„Da sehe ich Defizite“ / Virologe Claude Muller über die Strategie der Regierung und das Leben mit dem Virus
Mit den Lockerungen ist Luxemburg in eine neue Phase der Corona-Krise eingetreten. Damit stellen sich neue Fragen. Wie sieht es um die Strategie der Regierung aus bei Masken, Tests und Öffnungen? Droht eine zweite Welle und wie lange müssen wir auf einen Impfstoff warten? Professor Claude Muller vom Luxembourg Institute of Health gibt Antworten auf fast alle Fragen. Für einige fehlt dem Virologen allerdings das Zahlenmaterial. „Das müsste besser kommuniziert werden“, sagt Muller.
Tageblatt: Was halten Sie von den Tracing-Plänen der Regierung, die auf Apps verzichten will und stattdessen auf klassische Rückverfolgung per Telefonanruf setzt?
Claude Muller: Es ist nicht das eine oder das andere. Mit einer App würden wir die Kapazität beim Tracing erhöhen. Die Regierung will aus Datenschutzgründen darauf verzichten. Mittlerweile gibt es aber Lösungen, die diese Argumentation schwieriger machen, da sie den Datenschutz nur noch am Rand treffen. Wir sollten uns einer solchen Herangehensweise nicht ganz verschließen. Wird großflächig getestet, könnten die Zahlen schnell steigen und eine App könnte nützlich sein.
Wie ist es mit der Test-Strategie in Luxemburg – kann das aufgehen?
Die PCR-Tests bleiben eine Momentaufnahme. Wer negativ getestet wird, könnte morgen positiv sein. Vielleicht weil der Test noch nicht angeschlagen hat. Oder weil man sich kurz danach ansteckt.
Zeigt der Test negativ an, wenn die Erkrankung symptomfrei verläuft?
Wenn der Test negativ ist und bleibt und die Erkrankung symptomfrei ist und bleibt, besteht keine Krankheit. Der Getestete ist negativ.
Ist es sinnvoll, dass die Politik über die zu testenden Cluster entscheidet und nicht die Wissenschaft?
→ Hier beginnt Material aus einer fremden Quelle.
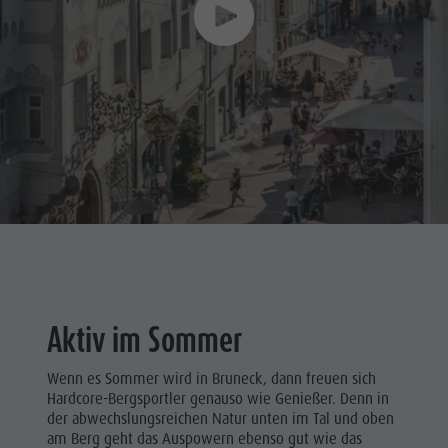
Aktiv im Sommer
Wenn es Sommer wird in Bruneck, dann freuen sich
Hardcore-Bergsportler genauso wie Genießer. Denn in
der abwechslungsreichen Natur unten im Tal und oben
am Berg geht das Auspowern ebenso gut wie das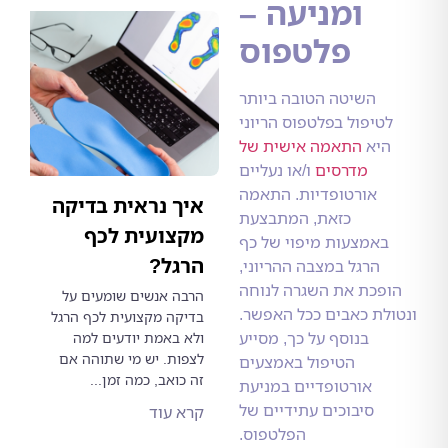
ומניעה –
פלטפוס
השיטה הטובה ביותר
טיפול בפלטפוס הריוני
יא
התאמה אישית של
מדרסים
ו/או נעליים
אורטופדיות. התאמה
איך נראית בדיקה
כזאת, המתבצעת
מקצועית לכף
אמצעות מיפוי של כף
הרגל?
הרגל במצבה ההריוני,
פכת את השגרה לנוחה
הרבה אנשים שומעים על
ת כאבים ככל האפשר.
בדיקה מקצועית לכף הרגל
בנוסף על כך, מסייע
ולא באמת יודעים למה
לצפות. יש מי שתוהה אם
הטיפול באמצעים
זה כואב, כמה זמן...
אורטופדיים במניעת
סיבוכים עתידיים של
קרא עוד
הפלטפוס.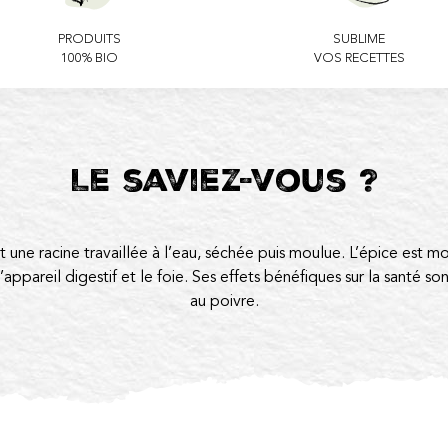
PRODUITS
SUBLIME
100% BIO
VOS RECETTES
Le saviez-vous ?
st une racine travaillée à l’eau, séchée puis moulue. L’épice est
appareil digestif et le foie. Ses effets bénéfiques sur la santé s
au poivre.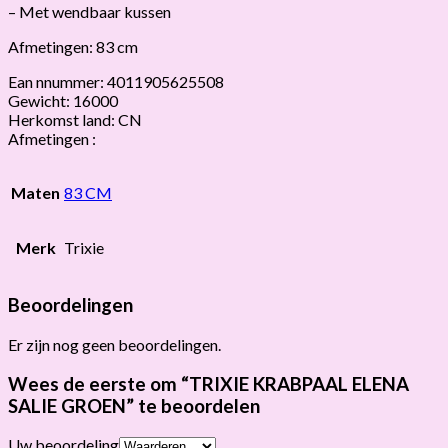
– Met wendbaar kussen
Afmetingen: 83 cm
Ean nnummer: 4011905625508
Gewicht: 16000
Herkomst land: CN
Afmetingen :
Maten
83 CM
Merk
Trixie
Beoordelingen
Er zijn nog geen beoordelingen.
Wees de eerste om “TRIXIE KRABPAAL ELENA
SALIE GROEN” te beoordelen
Uw beoordeling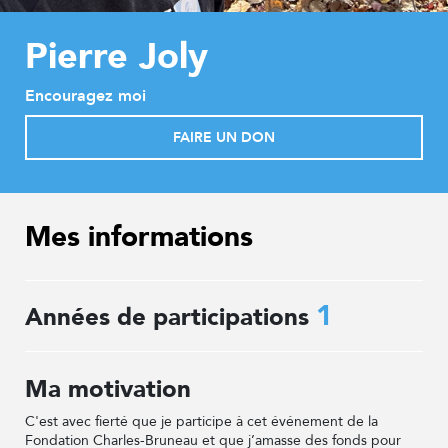
Pierre Joly
Encouragez moi
FAIRE UN DON
Mes informations
1
Années de participations
Ma motivation
C'est avec fierté que je participe à cet événement de la
Fondation Charles-Bruneau et que j’amasse des fonds pour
Am Ende muss die Politik entscheiden. Die Vorschläge aber sollten von den Wissenschaftlern kommen.
Wie kommt man bei den Lockerungen zuerst auf Baumärkte und nicht auf Schulen oder kleine Geschäfte – wer denkt sich das aus?
Verschiedene kleine Geschäfte wie Apotheken blieben ja geöffnet. Stecken sich von den Apotheken-Beschäftigten relativ wenige an, könnte dies als Modell dienen, andere kleine Geschäfte zu öffnen, natürlich mit den gleichen begleitenden Hygieneregeln. Vielleicht wurde das untersucht, ich weiß es nicht. Die Öffnung der Baumärkte ist im Zusammenhang mit dem Hochfahren des Bausektors zu sehen. Das hat eine gewisse Logik.
Einige fragen sich weiterhin nach dem Sinn des Lockdowns – was macht dieses Virus so gefährlich, dass es diese Maßnahmen rechtfertigt?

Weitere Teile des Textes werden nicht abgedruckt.